Exercise objective: Restate word for word the entries below, starting with the line with "Cap sur les Îles avec la" and continuing through the line with "40°. Les ombelles de graines son". Include both of those lines and no others.

Supplied data:
########################################
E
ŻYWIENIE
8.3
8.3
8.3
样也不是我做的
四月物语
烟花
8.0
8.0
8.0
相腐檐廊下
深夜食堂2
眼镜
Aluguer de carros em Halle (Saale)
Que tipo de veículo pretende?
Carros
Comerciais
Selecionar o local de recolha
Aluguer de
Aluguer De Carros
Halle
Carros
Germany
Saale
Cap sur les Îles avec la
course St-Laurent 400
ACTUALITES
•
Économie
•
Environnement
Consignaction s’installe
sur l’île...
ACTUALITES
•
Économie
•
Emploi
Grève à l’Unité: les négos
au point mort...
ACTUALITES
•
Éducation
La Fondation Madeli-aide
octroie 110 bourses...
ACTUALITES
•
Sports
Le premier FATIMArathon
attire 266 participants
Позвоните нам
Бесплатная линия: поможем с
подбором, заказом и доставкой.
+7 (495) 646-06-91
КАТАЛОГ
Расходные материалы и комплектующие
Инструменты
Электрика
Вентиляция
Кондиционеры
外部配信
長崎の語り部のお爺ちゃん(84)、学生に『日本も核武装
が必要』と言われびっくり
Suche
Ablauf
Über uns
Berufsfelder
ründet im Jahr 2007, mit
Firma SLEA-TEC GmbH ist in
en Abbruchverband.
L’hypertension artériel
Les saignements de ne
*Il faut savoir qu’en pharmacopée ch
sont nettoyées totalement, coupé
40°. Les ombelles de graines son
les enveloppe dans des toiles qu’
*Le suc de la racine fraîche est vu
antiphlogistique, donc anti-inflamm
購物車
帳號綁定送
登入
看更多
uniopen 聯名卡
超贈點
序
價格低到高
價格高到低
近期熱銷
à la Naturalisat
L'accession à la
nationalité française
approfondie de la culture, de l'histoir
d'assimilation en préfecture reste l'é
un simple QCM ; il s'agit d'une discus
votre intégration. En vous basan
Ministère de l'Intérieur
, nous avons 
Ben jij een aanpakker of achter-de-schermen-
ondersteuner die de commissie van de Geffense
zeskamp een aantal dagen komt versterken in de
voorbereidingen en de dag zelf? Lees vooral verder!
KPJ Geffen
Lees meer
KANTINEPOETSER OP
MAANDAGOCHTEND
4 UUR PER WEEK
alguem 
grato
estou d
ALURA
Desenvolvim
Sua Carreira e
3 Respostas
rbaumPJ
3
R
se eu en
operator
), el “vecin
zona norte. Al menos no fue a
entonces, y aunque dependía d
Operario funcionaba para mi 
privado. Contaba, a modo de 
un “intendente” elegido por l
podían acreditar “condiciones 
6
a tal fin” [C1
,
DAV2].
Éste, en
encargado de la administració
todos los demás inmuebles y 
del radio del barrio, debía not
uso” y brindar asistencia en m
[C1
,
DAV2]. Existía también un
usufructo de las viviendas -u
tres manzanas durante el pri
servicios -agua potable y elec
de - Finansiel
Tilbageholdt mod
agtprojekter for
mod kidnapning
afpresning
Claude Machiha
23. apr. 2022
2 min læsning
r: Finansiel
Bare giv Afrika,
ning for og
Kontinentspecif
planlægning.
########################################
Task result:
Cap sur les Îles avec la
course St-Laurent 400
ACTUALITES
•
Économie
•
Environnement
Consignaction s’installe
sur l’île...
ACTUALITES
•
Économie
•
Emploi
Grève à l’Unité: les négos
au point mort...
ACTUALITES
•
Éducation
La Fondation Madeli-aide
octroie 110 bourses...
ACTUALITES
•
Sports
Le premier FATIMArathon
attire 266 participants
Позвоните нам
Бесплатная линия: поможем с
подбором, заказом и доставкой.
+7 (495) 646-06-91
КАТАЛОГ
Расходные материалы и комплектующие
Инструменты
Электрика
Вентиляция
Кондиционеры
外部配信
長崎の語り部のお爺ちゃん(84)、学生に『日本も核武装
が必要』と言われびっくり
Suche
Ablauf
Über uns
Berufsfelder
ründet im Jahr 2007, mit
Firma SLEA-TEC GmbH ist in
en Abbruchverband.
L’hypertension artériel
Les saignements de ne
*Il faut savoir qu’en pharmacopée ch
sont nettoyées totalement, coupé
40°. Les ombelles de graines son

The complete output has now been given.